Hi all,
I am using the following statement: if contains([verbatim],"discover") then 1 else 0 endif, and I am picking up on other words such as "discovered" and "discovery". I am looking for a solution on how to edit this statement so that I do not get a "1" in my output for words like discovery, discovered, etc. I ONLY want to see a 1 for "discover" as-is.
Thanks!
hmmm - definitely a better way using the lookups - but this will work in the regex tool set to match:
.*\sdiscover\s|discover\s.*|.*\sdiscover|discover
It might be as simple as adding a space before and after (i.e. " discover "). If it's not that simple, then REGEX_Match is probably going to be required.
what do you mean by look ups? I am currently using the formula tool and just repeating the statement using "or" in between as I have about 100 other words I am also using this for aside from discover.
regex lookup - are these in sentences or are they solo? you can use what I've posted if they are in sentences. If they are individual words standardize for case (ie upper([field1])) and just use "=" instead of contains ie upper([field1])="DISCOVER"
If they are in sentences and you got the regex way - mark a solution and start a new thread so I can say "throw it in a batch macro and edit the match term (ie discover) in your batch macro."

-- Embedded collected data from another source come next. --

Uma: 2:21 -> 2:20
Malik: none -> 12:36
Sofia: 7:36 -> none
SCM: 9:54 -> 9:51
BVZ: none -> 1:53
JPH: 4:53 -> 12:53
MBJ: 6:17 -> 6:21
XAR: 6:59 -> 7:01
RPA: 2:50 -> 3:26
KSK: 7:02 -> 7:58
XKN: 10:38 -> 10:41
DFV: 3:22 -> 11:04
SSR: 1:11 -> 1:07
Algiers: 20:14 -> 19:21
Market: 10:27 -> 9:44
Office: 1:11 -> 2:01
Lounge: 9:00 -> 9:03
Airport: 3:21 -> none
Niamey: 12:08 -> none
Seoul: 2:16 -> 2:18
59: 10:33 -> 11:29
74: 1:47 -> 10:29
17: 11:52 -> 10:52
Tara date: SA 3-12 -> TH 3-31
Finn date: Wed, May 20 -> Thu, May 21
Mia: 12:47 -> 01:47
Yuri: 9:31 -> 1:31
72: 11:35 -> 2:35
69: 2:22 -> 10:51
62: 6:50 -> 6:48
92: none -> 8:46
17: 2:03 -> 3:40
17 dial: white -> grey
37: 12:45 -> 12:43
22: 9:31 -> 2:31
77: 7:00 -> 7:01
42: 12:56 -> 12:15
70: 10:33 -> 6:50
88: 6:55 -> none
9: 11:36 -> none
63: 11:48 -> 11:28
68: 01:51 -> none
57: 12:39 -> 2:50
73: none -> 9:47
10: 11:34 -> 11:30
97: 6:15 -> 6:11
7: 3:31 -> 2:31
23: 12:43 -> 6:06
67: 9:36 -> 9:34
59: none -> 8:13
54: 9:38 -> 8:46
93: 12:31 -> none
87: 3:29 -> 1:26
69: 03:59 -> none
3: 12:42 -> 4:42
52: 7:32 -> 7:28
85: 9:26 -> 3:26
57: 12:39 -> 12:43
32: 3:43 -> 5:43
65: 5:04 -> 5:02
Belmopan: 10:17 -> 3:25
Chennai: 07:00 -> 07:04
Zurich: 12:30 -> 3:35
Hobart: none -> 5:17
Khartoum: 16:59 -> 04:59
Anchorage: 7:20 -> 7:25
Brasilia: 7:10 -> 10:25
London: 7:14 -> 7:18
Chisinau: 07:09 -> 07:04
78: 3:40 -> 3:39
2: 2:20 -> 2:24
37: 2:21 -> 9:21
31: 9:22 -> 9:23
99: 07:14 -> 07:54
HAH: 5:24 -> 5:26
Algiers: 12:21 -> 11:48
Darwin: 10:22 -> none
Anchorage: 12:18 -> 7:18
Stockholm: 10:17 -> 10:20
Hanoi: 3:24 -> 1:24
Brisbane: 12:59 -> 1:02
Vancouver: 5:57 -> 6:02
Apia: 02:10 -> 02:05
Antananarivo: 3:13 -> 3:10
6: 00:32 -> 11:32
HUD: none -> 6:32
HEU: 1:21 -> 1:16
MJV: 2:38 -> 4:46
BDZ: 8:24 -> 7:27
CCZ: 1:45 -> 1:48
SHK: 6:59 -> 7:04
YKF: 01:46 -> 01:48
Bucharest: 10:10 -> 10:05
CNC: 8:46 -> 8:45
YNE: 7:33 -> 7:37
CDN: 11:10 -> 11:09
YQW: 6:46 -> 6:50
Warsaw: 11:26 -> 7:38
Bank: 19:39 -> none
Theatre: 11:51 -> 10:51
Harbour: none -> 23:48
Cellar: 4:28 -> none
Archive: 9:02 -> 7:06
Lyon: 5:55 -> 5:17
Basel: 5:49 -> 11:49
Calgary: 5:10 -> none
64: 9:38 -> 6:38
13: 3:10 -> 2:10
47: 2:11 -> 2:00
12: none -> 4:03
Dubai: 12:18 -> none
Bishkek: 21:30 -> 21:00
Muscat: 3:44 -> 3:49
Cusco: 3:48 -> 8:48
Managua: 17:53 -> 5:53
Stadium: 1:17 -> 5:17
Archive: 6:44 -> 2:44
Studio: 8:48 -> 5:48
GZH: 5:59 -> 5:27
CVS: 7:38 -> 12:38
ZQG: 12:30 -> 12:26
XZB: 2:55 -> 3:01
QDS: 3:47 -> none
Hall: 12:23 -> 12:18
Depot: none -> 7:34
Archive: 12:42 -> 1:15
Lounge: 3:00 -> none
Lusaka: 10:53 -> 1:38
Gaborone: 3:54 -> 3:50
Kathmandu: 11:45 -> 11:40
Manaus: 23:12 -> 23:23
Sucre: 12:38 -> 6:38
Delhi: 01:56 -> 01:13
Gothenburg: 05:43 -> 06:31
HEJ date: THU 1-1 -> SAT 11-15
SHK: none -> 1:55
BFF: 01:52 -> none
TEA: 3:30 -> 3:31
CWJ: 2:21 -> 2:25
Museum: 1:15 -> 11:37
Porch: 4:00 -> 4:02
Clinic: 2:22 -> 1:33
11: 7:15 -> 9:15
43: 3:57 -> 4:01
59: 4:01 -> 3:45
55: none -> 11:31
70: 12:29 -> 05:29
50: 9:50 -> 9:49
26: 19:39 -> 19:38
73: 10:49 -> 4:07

On the topic of lookups, especially if you have 100 cases as you have mentioned previously, it may be a good idea to make a lookup table and use the Find Replace tool as a more powerful 'Contains' check. Here's a quick example of 3 strings containing 'discover' in some sense - 1 exact and 2 within alternative words as you mention above:
Now, I have made a lookup table for the word 'discover'. The [Match] field here will be appended if this is found within the string as you'll see in the next steps:
On to the Find Replace configuration... We look within our [Input] field i.e. where the string sits, for the target - in the [Lookup] field of the lookup table. It's important to note here that Match Whole Word Only is ticked, which will avoid things like discovery being flagged as discover, which is the initial problem. Finally, we select to append a field when a match is found, which is our [Match] field:
You'll notice that the 1 is appended to the final record which is the expected behaviour. Now, to get 0s next to the others it's just a case of a simple formula to replace the nulls:
Hope this helps to get you started. All you need to do to expand/maintain this is add all the words you're checking to the lookup table. You'll also notice that there's the option to be case-sensitive or not in the Find Replace tool which you can set as required.
@kayla_o Could use the RegEx tool, using Match:
RegEx: .*\bdiscover\b.*
\b is a word boundary.
.* first one means anything before
.* second one means anything after
Here's a link to play about with the RegEx:
https://regex101.com/r/7uKYpA/1
A line will be highlighted if it matches what you're after, in this case, contains the word discover (where discover is not connected to anything).